Once the job ends in October, you would be able to take your personal payments for health insurance again. Why? Because at that time you are no longer eligible for an employer plan.
One important side note. If you maintain COBRA insurance from a previous employer, you won’t qualify for this deduction. I realize you’ll be paying for the premiums yourself. However, the IRS considers this part of your previous employer’s group plan and doesn’t allow it as part of the self-employed health insurance deduction.
Requirement 2: You must have a net profit from self-employment.
To take the self-employed health insurance deduction, you must also make a net profit from your self-employment.
What is the net profit from self-employment?
This is your revenue minus any business expenses. For example, you take in $40,000 in revenue and have $25,000 in expenses. Your net profit would be $15,000.
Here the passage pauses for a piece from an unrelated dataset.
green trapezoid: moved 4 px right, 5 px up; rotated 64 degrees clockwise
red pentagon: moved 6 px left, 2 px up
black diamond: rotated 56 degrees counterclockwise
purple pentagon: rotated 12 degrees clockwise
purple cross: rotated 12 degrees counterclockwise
If you pay $10,000 for health insurance, then you qualify for the full self-employed health insurance deduction.
However, if you have a net profit of $3,000 and your health insurance premiums were $10,000, you are only able to deduct up to $3,000 in health insurance premiums.
The deductible health insurance premium amount depends on how much of a net profit you make.
|If your net profit is…
|Then you may be able to deduct…
|More than the amount paid for health insurance premiums
|Up to 100% of health, dental, and long-term care insurance premiums
|Less than the amount paid in insurance premiums
|Your premiums up to the amount of net profit
What if I own an S corp?
The self-employed health insurance deduction is available to you. However, it gets handled a little differently.
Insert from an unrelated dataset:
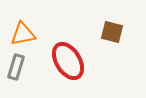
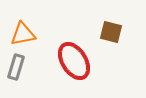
brown square: moved 1 px left
red ellipse: moved 6 px right
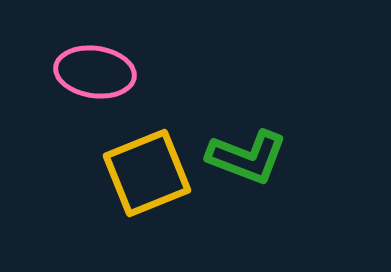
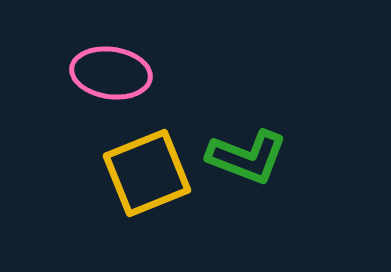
pink ellipse: moved 16 px right, 1 px down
By now, I hope you know that an S corp owner involved in the business must take a reasonable compensation (aka a W-2 salary). In this case, your health insurance premiums are considered part of your W-2 salary for income.
Take a look at this sample W-2:
You can see that the S corp health insurance is reported in Box 14 and also included in wages in Box 1. However, the health insurance premium is NOT included in Box 2 or 3 for Social Security and Medicare wages.
If you own an S corp, this is exactly how you need to handle health insurance premiums in order to be eligible to take health insurance as a tax deduction.
The $5,000 health insurance premiums are eligible for the tax deduction on your personal Form 1040. It shows up the same as a sole proprietor on Schedule 1 of Form 1040. If you’re using tax software, I encourage you to double-check for this.
To qualify, the plan must be paid for by the business. The plan can either be in your name or the name of the S corp. However, if you pay the premiums personally, the S corp must reimburse you.
What if I’m a partner in a partnership?
Don’t fret. You are still eligible for the self-employed health insurance deduction. However, it gets handled a little differently.
As a partner in a partnership with income subject to self-employment tax, you do qualify to take the deduction. Self-employment earnings are reported on your Schedule K-1 from the partnership. Just like the example above the amount of the health insurance tax deduction cannot exceed the partnership earnings.
To qualify, the plan must be paid for by the business. For partnerships, the plan can either be in your name or the name of the partnership. If you pay the premiums, the partnership must reimburse you. The health insurance premium amounts will also be included as guaranteed payments as part of your Schedule K-1.
If any of this confuses you, I highly encourage you to reach out to a tax professional for help.